The legal gap in AI is not just about compliance issues, but also about business risks.

AI For Business


A new report from Zendesk outlines the growing issues for businesses deploying AI tools. Many are not prepared to manage risk. AI Trust Report 2025 finds that while AI moves to customer service and support, only 23% of 23% feel ready to manage it.

AI Governance Legal

The report highlights concerns ranging from data privacy to model bias. However, the core issue is trust. If the customer doesn't understand or feel comfortable using AI, they are less likely to be involved. And if companies don't have frameworks in place, they are exposed to legal, reputational, and operational fallout.

Compliance has not been caught up

One of the biggest concerns of legal teams is the fragmented nature of AI regulations. EU AI laws are centrally set in the world, but many countries and US states have developed their own frameworks. This means that businesses need to adhere to multiple, sometimes conflicting sets of rules.

According to the report, only 20% of companies have a mature governance strategy for generating AI. This means that most companies are often rushing to build processes for consent, data handling, model monitoring, and explanationability after the tool is already in use.

For CISOS and CLOS, this later involvement can be a problem.
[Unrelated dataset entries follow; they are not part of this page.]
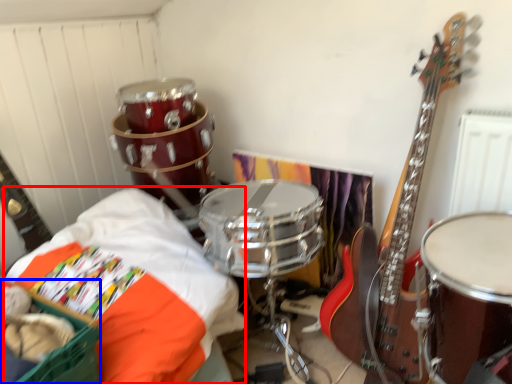 Question: Which object appears farthest to the camera in this image, sheet (highlighted by a red box) or basket (highlighted by a blue box)?

Choices:
 (A) sheet
 (B) basket

Answer: (A) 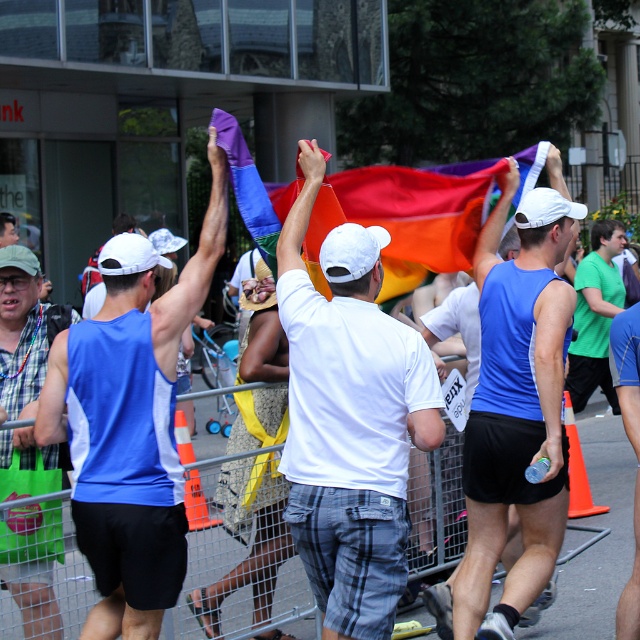 Question: Does blue sleeveless shirt at center appear on the right side of matte blue tank top at left?

Choices:
 (A) no
 (B) yes

Answer: (B)

Question: Which of these objects is positioned farthest from the blue fabric flag at center?

Choices:
 (A) green matte shirt at center
 (B) white cotton t-shirt at center
 (C) blue sleeveless shirt at center

Answer: (A)

Question: Can you confirm if blue fabric flag at center is positioned to the right of green matte shirt at center?

Choices:
 (A) yes
 (B) no

Answer: (B)

Question: Which object is closer to the camera taking this photo?

Choices:
 (A) blue sleeveless shirt at center
 (B) white cotton t-shirt at center
 (C) blue fabric flag at center

Answer: (B)

Question: Can you confirm if white cotton t-shirt at center is wider than matte blue tank top at left?

Choices:
 (A) yes
 (B) no

Answer: (A)

Question: Which object is the closest to the blue sleeveless shirt at center?

Choices:
 (A) blue fabric flag at center
 (B) matte blue tank top at left
 (C) white cotton t-shirt at center
 (D) green matte shirt at center

Answer: (B) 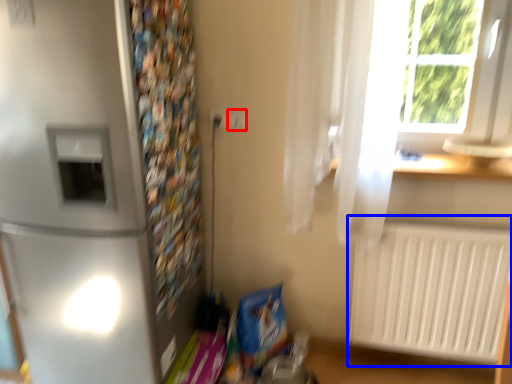 Question: Which object is closer to the camera taking this photo, electric outlet (highlighted by a red box) or radiator (highlighted by a blue box)?

Choices:
 (A) electric outlet
 (B) radiator

Answer: (B) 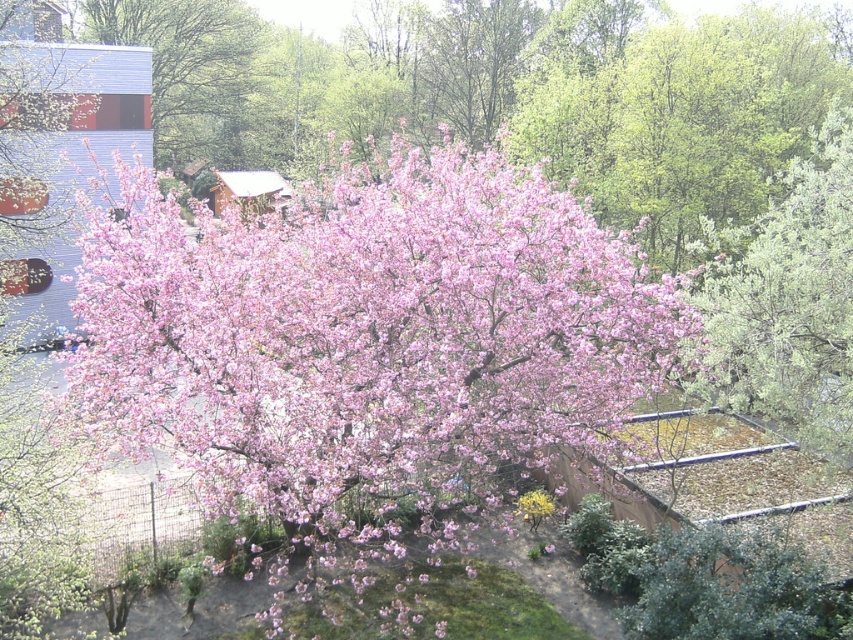 Question: Can you confirm if pink matte tree at center is thinner than pink matte tree at upper left?

Choices:
 (A) no
 (B) yes

Answer: (A)

Question: Which point appears closest to the camera in this image?

Choices:
 (A) (189, 17)
 (B) (263, 384)

Answer: (B)

Question: Which object is closer to the camera taking this photo?

Choices:
 (A) pink matte tree at center
 (B) pink matte tree at upper left

Answer: (A)

Question: From the image, what is the correct spatial relationship of pink matte tree at center in relation to pink matte tree at upper left?

Choices:
 (A) left
 (B) right

Answer: (B)

Question: Can you confirm if pink matte tree at center is thinner than pink matte tree at upper left?

Choices:
 (A) yes
 (B) no

Answer: (B)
Legal reviews can be too late to shape the design of a system or vendor choice, increasing the likelihood of regulatory failure.

Zendesk Chief Legal Officer Shana Simmons told HELT Security: “Our AI governance is built around core principles that apply to legal jurisdictions, such as design, transparency and explanability, customer control, and more, and more risk.”

AI introduces new types of risk

Researchers outline some of the inherent AI threats that legal teams and CISOs must understand. These include:

  • Jailbreak, users try to get AI tools or say or do something they shouldn't do
  • Fast injections where attackers manipulate AI behavior through input
  • Hallucinations in which AI produces false or manufactured information
  • Data leakage where sensitive information ends in AI output

These risks go beyond the typical IT threat. For example, if the AI model gives customers the wrong answers or leaks personal information, your business can face both legal claims and reputational harm. And if you can't explain or audit the actions of that AI, it's much more difficult to defend those decisions.

Customers are hoping to oversight

Customers are paying attention. Zendesk cites research that shows that customers want to feel “respected, protected and understood” when interacting with AI. This means that companies must go beyond simple disclaimers or checkboxes.

Customers expect to know when AI is involved, how it works, and what controls there is over the data. If these expectations are not met, businesses could see terminations, customer complaints, or even class actions, especially in regulatory industries such as healthcare and finance.

For legal teams, they raise new questions about product design, vendor contracts, and internal accountability. If AI doesn't work, who owns the risk? What if the agent relies on flawed AI recommendations? Those are business questions that Close and CISOS need to answer together.

What legal instructors can do now

Companies that treat AI governance as an afterthought put themselves at risk. For legal teams, the response should be proactive, not reactive. That means working closely with cisos.

  • Current AI deployment audits for gaps in transparency, fairness, or consent
  • Build a flexible compliance framework that can be adapted to as laws evolve
  • Make sure your vendor is contractually bound by governance standards
  • Participate early in your AI product plan as well as final reviews

Most importantly, it means helping businesses set up guardrails. If a customer sues an AI decision, the company should be able to show how the decision was made, who reviewed it, and what safeguards are in place.